O leitor amigo que fielmente ainda conserva tal leitura, por acaso já desceu as trevas do remorso? Mas um remorso honesto, com cheiro de enxofre e caldeiras de água fervente. E o que lhe traduziu tal sentimento: apenas a consciência passiva do mal feito ou nem sequer a consciência, perdida na conveniência do receio do medo da dor que espelha na magoa e que reflete opaco, o remorso? Sabe, não sou a favor de radicalismos, porém nessa escolha preferiria a ignorância total, ainda que mascarada por uma conveniência, do que a gota de um sentimento que é mar. No dia-a-dia, no nosso círculo afetuoso, na troca constante com os entes que temos afinidade profunda, criamos jardins de flores diversas. E se há a necessidade da poda, pois que podem vir a surgir ervas daninhas ou espinhos mais grosseiros, que as façamos com rigoroso cuidado, com as mãos jardineiras de Deus, pois que na menor negligência uma rosa pode vir a quebrar-se, e a redoma de finíssimo cristal se estilhaçará, e o véu de seda mais pura que a cobre se esfarrapará, e no coração que habita tal jardim esvair-se-á de dor numa sangria desatada da mágoa que se estenderá na proporção da dimensão do amor pelas mãos que num descuido ou não, rabiscaram tal ferida. Para o veneno bebido da mágoa criada na taça pelo amor conquistada, o antídoto será a saliva desse ente amado, no perdão implorado de dentro da caldeira de água fervente e envolto em total cheiro de enxofre.

Tenho medo de estar me tornando cansativo. Nessa frase aproveito para expor sobre o último item por mim proposto. Temos medo de tudo que é novo, e os que me preocupam mais são os que se negam a admitir isso por medo, pois que esses possuem até o receio de sentir medo, e certamente se acovardarão para todo o resto. O leitor, e isso também é certo, já se apercebeu de que todos os sentimentos ou estado de espírito anteriormente discutidos, num constante estiveram associados ao medo.
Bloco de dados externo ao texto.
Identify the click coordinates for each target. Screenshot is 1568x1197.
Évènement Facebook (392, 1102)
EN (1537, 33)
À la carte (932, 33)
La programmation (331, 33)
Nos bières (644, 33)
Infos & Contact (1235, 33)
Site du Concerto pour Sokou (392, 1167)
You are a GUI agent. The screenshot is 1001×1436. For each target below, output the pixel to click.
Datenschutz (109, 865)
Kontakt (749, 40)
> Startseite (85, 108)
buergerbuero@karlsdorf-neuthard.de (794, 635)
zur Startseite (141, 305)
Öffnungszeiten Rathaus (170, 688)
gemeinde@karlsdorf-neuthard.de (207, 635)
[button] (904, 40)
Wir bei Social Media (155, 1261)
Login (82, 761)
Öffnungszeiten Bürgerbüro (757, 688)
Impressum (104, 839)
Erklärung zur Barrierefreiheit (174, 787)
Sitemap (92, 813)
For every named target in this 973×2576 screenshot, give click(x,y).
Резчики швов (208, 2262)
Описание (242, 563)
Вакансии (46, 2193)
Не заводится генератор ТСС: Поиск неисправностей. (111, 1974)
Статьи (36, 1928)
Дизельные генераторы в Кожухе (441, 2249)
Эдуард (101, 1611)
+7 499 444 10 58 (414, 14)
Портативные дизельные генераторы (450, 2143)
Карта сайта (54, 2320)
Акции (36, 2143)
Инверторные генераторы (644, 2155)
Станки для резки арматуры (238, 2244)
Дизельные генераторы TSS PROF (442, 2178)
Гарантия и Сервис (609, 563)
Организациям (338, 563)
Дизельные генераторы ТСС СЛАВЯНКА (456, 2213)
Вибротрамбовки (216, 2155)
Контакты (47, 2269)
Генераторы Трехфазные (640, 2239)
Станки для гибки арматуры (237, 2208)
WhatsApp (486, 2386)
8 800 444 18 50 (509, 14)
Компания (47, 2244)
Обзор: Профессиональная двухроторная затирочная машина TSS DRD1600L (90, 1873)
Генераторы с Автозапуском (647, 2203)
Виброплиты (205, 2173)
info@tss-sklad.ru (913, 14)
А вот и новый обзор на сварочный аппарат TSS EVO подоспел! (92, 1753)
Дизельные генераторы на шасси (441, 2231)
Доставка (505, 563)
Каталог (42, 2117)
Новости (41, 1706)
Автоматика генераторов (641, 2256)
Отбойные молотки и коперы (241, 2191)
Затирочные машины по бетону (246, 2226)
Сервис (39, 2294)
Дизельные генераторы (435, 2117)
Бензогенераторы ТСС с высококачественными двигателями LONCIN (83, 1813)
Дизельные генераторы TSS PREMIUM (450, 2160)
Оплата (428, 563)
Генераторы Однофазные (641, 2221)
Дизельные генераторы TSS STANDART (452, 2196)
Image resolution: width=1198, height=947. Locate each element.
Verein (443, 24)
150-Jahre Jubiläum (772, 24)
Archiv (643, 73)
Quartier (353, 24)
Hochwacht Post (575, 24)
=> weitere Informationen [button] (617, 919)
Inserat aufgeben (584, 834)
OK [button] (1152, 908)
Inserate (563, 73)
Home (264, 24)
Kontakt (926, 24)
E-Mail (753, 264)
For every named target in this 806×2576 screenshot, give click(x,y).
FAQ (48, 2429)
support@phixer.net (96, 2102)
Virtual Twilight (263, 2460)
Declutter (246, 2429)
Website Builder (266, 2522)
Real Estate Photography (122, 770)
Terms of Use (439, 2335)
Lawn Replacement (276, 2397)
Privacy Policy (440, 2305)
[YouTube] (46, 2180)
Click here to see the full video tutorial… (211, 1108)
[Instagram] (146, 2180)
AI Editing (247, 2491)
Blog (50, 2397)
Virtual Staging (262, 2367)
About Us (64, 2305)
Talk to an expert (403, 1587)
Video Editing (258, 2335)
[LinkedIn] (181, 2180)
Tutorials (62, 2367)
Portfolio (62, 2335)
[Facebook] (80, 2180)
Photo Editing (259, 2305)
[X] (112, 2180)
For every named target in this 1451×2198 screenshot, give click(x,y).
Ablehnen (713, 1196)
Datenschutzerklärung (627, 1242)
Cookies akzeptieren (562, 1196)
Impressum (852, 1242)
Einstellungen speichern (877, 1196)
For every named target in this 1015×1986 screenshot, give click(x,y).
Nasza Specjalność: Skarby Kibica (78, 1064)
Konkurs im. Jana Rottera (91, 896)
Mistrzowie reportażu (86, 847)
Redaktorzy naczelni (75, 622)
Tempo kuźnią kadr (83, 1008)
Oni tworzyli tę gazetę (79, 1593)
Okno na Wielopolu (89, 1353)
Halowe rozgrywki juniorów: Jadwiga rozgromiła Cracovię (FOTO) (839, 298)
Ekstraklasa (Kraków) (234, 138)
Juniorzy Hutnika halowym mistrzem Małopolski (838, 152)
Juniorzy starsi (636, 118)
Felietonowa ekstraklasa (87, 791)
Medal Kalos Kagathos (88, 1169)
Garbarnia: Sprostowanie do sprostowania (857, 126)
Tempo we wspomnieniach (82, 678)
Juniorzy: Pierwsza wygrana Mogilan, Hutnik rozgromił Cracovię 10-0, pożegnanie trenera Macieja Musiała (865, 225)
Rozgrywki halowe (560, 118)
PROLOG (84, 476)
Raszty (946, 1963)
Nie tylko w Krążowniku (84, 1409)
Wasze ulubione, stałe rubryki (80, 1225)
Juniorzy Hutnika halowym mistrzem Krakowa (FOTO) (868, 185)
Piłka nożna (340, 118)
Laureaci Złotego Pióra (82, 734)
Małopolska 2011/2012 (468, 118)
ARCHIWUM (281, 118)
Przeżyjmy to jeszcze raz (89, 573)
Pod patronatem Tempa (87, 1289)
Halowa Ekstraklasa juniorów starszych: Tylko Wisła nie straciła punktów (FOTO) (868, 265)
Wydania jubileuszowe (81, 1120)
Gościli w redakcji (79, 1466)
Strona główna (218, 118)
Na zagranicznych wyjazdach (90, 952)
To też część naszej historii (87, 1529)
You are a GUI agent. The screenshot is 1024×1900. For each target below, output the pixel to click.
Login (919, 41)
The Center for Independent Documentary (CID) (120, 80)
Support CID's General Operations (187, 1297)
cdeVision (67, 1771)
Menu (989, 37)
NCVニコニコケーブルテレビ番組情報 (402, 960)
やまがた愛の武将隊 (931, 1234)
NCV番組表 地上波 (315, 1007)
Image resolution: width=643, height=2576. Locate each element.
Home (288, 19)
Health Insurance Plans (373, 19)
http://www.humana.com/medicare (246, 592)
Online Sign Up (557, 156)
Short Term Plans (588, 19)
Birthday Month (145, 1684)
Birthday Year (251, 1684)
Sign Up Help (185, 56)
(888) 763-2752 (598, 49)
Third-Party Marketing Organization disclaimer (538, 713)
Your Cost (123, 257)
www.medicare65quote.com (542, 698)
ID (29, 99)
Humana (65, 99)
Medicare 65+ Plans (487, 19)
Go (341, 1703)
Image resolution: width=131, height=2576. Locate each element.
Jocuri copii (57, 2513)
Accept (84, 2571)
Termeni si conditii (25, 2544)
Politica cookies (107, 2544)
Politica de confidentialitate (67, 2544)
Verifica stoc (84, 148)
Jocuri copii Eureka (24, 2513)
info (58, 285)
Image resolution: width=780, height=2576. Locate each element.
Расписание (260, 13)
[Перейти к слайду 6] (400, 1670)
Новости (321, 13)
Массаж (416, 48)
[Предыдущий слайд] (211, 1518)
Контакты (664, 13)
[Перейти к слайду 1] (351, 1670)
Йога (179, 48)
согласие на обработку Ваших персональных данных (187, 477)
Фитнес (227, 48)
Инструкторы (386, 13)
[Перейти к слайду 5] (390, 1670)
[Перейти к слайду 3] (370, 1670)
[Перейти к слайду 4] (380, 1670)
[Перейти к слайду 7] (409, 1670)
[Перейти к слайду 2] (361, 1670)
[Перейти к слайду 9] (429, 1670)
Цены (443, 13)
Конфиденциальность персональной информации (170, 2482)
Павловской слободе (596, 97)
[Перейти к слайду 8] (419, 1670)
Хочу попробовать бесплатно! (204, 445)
Chocando-se com isso, minhas definições descortinaram uma visão nova, transcendental, ou pelo menos tentaram. Partindo disso, eu ratifico e lhes proponho: O que seria o medo se não um receio pelo desconhecido? E se o medo é do medo, o que seria o desconhecido se não uma ideia infundada sobre o que nos é novo? O medo é o apêndice de um sentimento virgem e que tende a supurar na conveniência de quem se vê à mercê de um novo passo. Então lancemo-nos num pra sempre com a coragem de todos nós infinitamente jovens para tudo o que nos é novo, no abismo do desconhecido, no mar do indefinido, e estejamos certos de que estaremos num constante a um passo da estarrecedora definição da morte, de apoteóticas saudades ferrenhas, embriagados por tristezas tamanhas, coroados pelo fracasso humilhante, flagelados nas trevas do remorso e contagiados por um medo universal. Caso contrário, por favor, rasgue tais folhas e não comente com ninguém o que foi lido, pois tenho MEDO de ser virtualmente incompreendido.